■ DIRECTIONS
Take each line below that has "cascata" and copy it.

------------------------------------------------------------

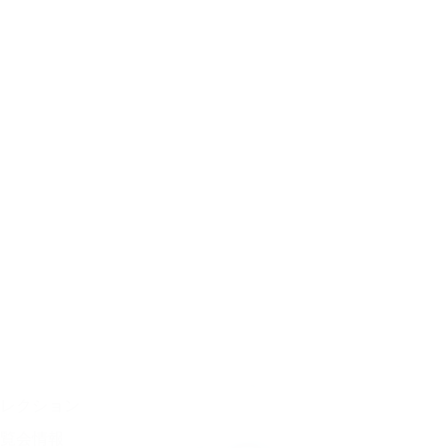
レクション
覧会情報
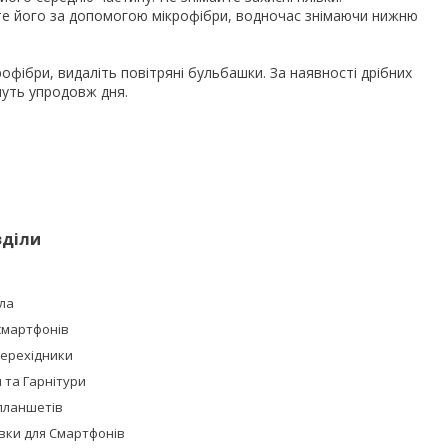
йте його за допомогою мікрофібри, водночас знімаючи нижню
фібри, видаліть повітряні бульбашки. За наявності дрібних
нуть упродовж дня.
зділи
ла
смартфонів
Перехідники
та Гарнітури
планшетів
івки для Смартфонів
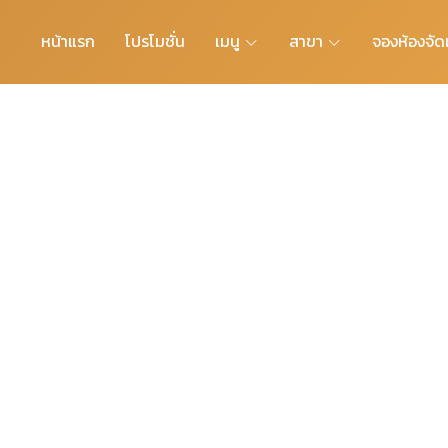
หน้าแรก
โปรโมชั่น
เมนู
สาขา
จองห้องจัดเ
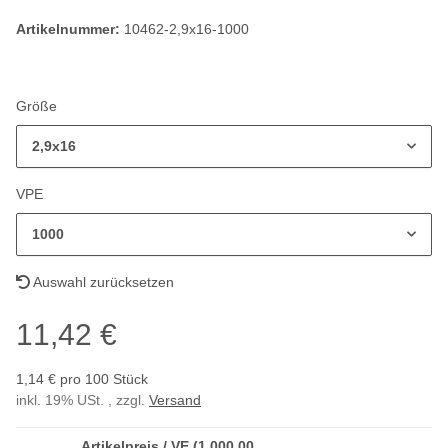
Artikelnummer:
10462-2,9x16-1000
Größe
2,9x16
VPE
1000
Auswahl zurücksetzen
11,42 €
1,14 € pro 100 Stück
inkl. 19% USt. , zzgl.
Versand
Artikelpreis / VE (1.000,00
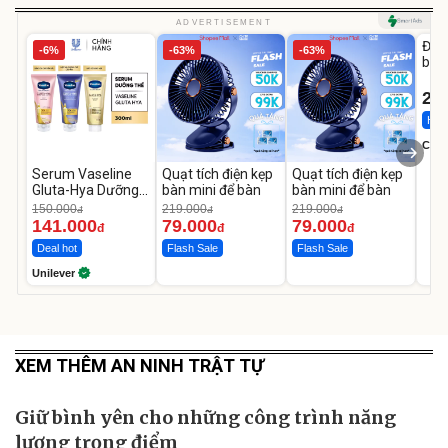
U
ADVERTISEMENT
Đai 
-6%
-63%
-63%
bé 
1-9 
22
Hot 
Cecil
Serum Vaseline
Quạt tích điện kẹp
Quạt tích điện kẹp
Gluta-Hya Dưỡng
bàn mini để bàn
bàn mini để bàn
Da Sáng Mịn Sau 7
150.000
219.000
219.000
đ
đ
đ
Ngày
141.000
79.000
79.000
đ
đ
đ
Deal hot
Flash Sale
Flash Sale
Unilever
XEM THÊM AN NINH TRẬT TỰ
Giữ bình yên cho những công trình năng
lượng trọng điểm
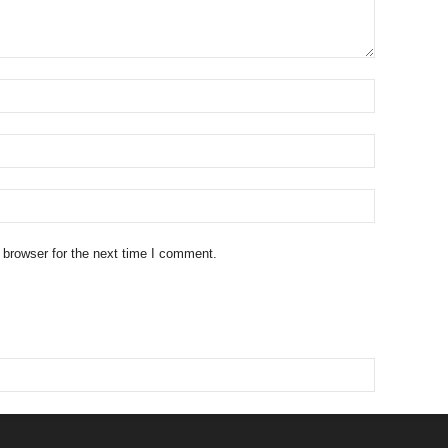
 browser for the next time I comment.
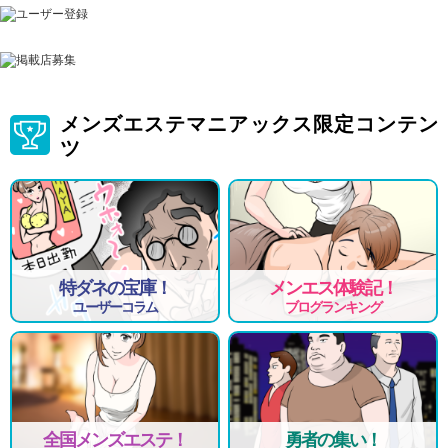
メンズエステマニアックス限定コンテン
ツ
特ダネの宝庫！
メンエス体験記！
ユーザーコラム
ブログランキング
全国メンズエステ！
勇者の集い！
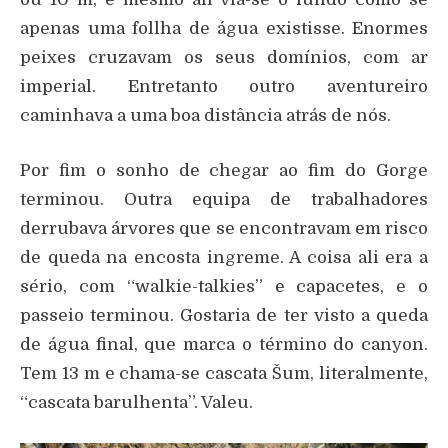
apenas uma follha de água existisse. Enormes
peixes cruzavam os seus domínios, com ar
imperial. Entretanto outro aventureiro
caminhava a uma boa distância atrás de nós.
Por fim o sonho de chegar ao fim do Gorge
terminou. Outra equipa de trabalhadores
derrubava árvores que se encontravam em risco
de queda na encosta ingreme. A coisa ali era a
sério, com “walkie-talkies” e capacetes, e o
passeio terminou. Gostaria de ter visto a queda
de água final, que marca o término do canyon.
Tem 13 m e chama-se cascata Šum, literalmente,
“cascata barulhenta”. Valeu.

------------------------------------------------------------

■ WRITTEN RESPONSE
Tem 13 m e chama-se cascata Šum, literalmente,
“cascata barulhenta”. Valeu.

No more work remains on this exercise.